Why didn’t he just go down there?

Maybe those people could help him.

No use wasting all this time just to die here alone.

But alas, he thought to himself. He’d spent this long up here already. What’s another decade?

However, the despair set in eventually.

As much as he could try to ignore it, he’d put a lot riding on this invention. The stress and fear of failure got to him eventually, threatening all he had done so far as well as his very will to continue. So, without any other solution, the man stopped thinking about whether or not it would work. There came a point in which he had to forget about the town entirely to continue. He stopped caring what happened to the machine or himself or anyone else, and just worked at his own pace for the sake of working and nothing else.

It didn’t matter anymore. He had never existed to begin with. He never really thought he had. He believed himself a character, and in a way, he was right- a person such as him was almost too great to exist in reality. For one day, when he was exactly sixty-three years old, he placed a complete system of artificial pieces into his fifty-third iron body design, and filled the man-sized machine to the brim with fuel.

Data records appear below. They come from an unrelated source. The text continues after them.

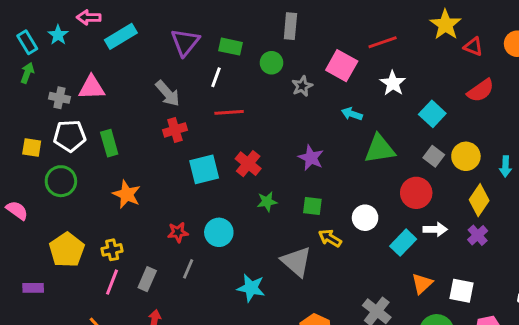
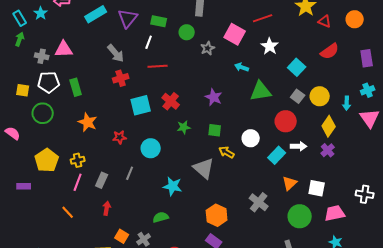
cyan rectangle: (121, 36) -> (96, 14), moved
red star: (178, 232) -> (120, 137), moved

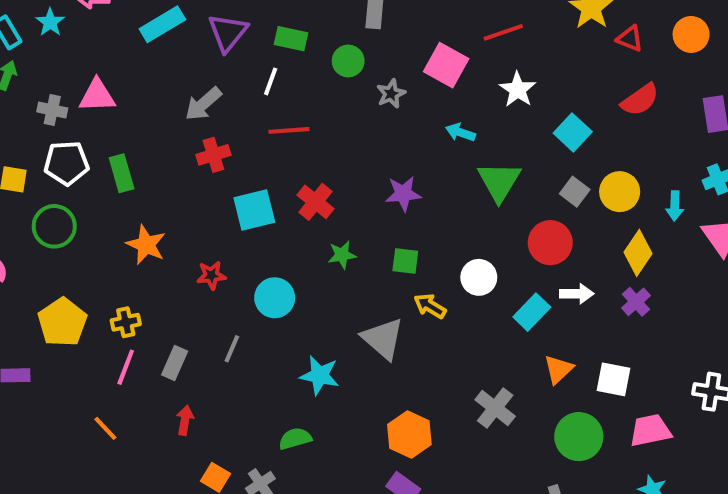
gray arrow: (116, 53) -> (203, 104), turned 90
green triangle: (261, 91) -> (499, 181), turned -50
purple star: (214, 97) -> (403, 194), turned -30

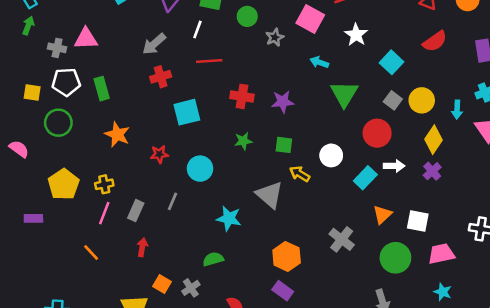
red cross: (316, 202) -> (242, 96), moved, turned -30

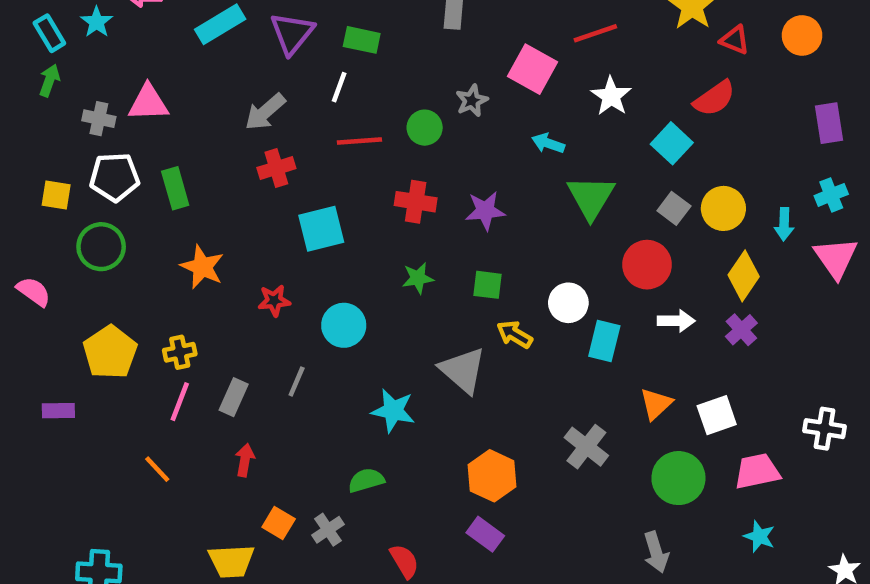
green circle: (247, 16) -> (425, 128), moved
red semicircle: (435, 41) -> (714, 98), moved
cyan rectangle: (365, 178) -> (604, 341), moved, turned -30
white square: (418, 221) -> (717, 415), turned -30

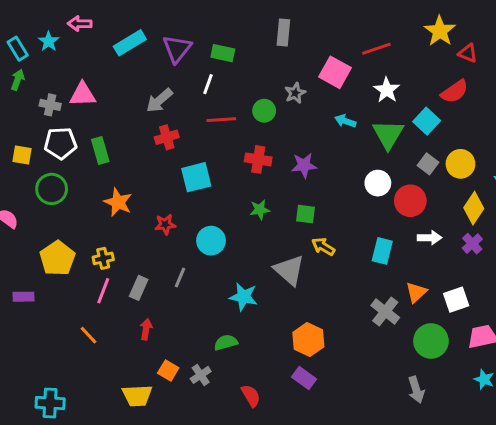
green triangle: (591, 197) -> (388, 134), moved
white circle: (568, 303) -> (378, 183), moved
gray cross: (586, 447) -> (385, 311), moved

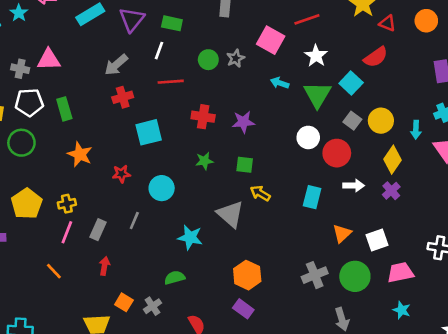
green circle: (264, 111) -> (208, 60), moved
gray cross: (385, 311) -> (315, 275), moved, turned 30

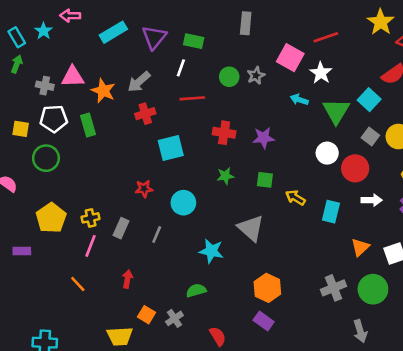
white star: (316, 56) -> (321, 73), moved
orange star: (80, 154) -> (103, 91), moved
yellow arrow: (260, 193) -> (295, 198), moved
gray rectangle: (98, 230) -> (121, 228), moved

Having spent so much time in isolation without hearing so much as a whisper of the world at large’s technological strides and trends, it resembled nothing that existed at the time nor had ever existed in the past. It was an alien, uncanny thing, with glowing eyes hidden beneath a red glass visor. It resembled neither man nor woman in form, merely being practically assembled to live, think, and nothing else.

As it sat laying in front of him, he was not the least bit excited or curious. He was not anxious in the slightest as he went to pull the ignition. He did not even consider that what he was about to do would work.

But he did it anyway.

First came the sound of flames as the gas was burned. Then, a sharp puncture. Then, seconds later, a faint beating. And finally, the metal construct lying on his table gave but a tiny convulsion. Dr. Redmond walked back slightly, his existence rushing back to him. He stared down at what he had done, and felt terrified by the beating in his heart. He could no longer forget this beating. He ran up to the machine, and tears in his eyes, he pleaded…

“Please, please wake up!”

“Move!”

“I don’t want to fail!”

“I don’t want…”

“To have wasted all this time!”

“I don’t want…”

Suddenly, it felt cold on his wrist. Opening his weary eyes, he saw it.

A metal hand resting on his own, as if to comfort him.

“It…” he murmured.

Dr. Redmond felt for the first time in all his life as if he truly, absolutely existed. And with that, “It” then gave its first sound.

“…”

Low and raspy, it was the sound of profound sadness. But to Dr. Redmond, it was the most beautiful sound he had ever heard. His tears dropped onto the metal of the automaton’s torso as he realized that he truly loved this thing. He had spent an eternity with it already, known it far longer than any person. And here he decided that he would continue to love it until the day he died.